Watch a recording of this talk.

Clustering is a popular unsupervised methodology used to divide individuals of a population or data points into groups based on their similarity. Accurately measuring similarities between data points is crucial to understanding the innate groupings in a dataset. In this talk, we will discuss some challenges in clustering spatiotemporal data, mainly when the data are mixtures of cross-sectional and time series data. A review of clustering in climate data will be given, along with applications that may inspire new clustering methods for weather and climatology data. We will discuss various strategies for estimating similarity and clustering through smoothing methodologies for mixed-type data. The Q\&A period will be open to discussing problems of climate science that may be addressed through clustering.
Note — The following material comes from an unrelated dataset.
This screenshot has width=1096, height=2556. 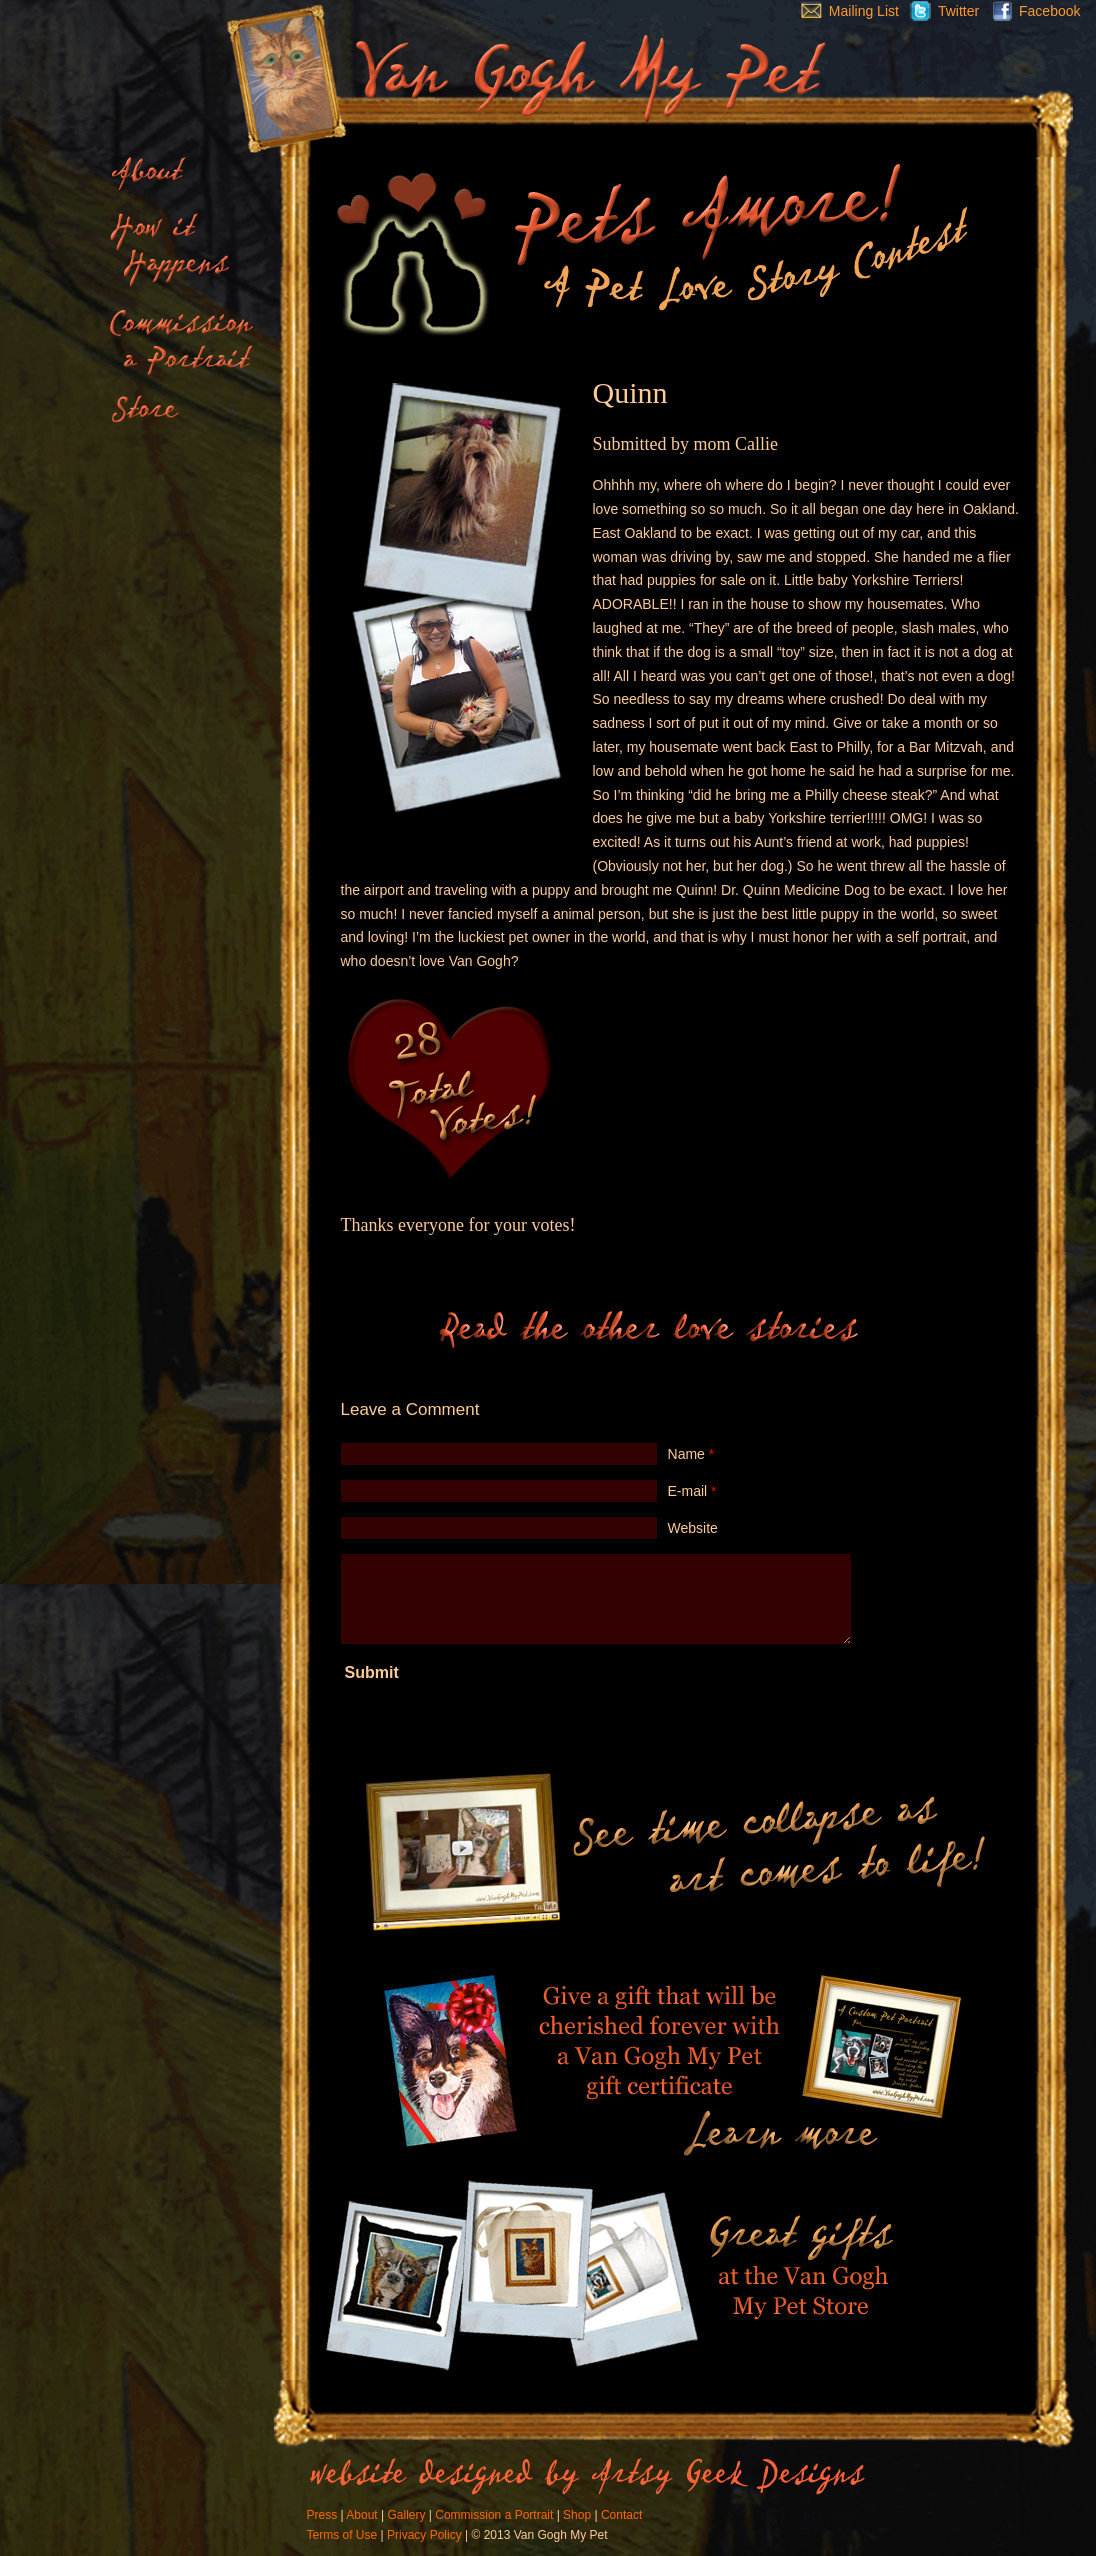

Dr. John R.J. Thompson is an Assistant Professor at the University of British Columbia (Okanagan campus) whose areas of expertise are nonparametric and applied statistics and machine learning. His research interests lie in smoothing, distance metric learning, clustering, and change-point analysis. This research is motivated by applications to behavioural finance and environmental science, including estimating forest fire spread using anisotropic smoothing techniques and estimating fuel types in regional satellite imagery, clustering the trading behaviours of Canadian investors under the guidance of financial advisors, and designing effective financial measures and Robo-tools that aid financial advisors in supporting their clients’ investment portfolios.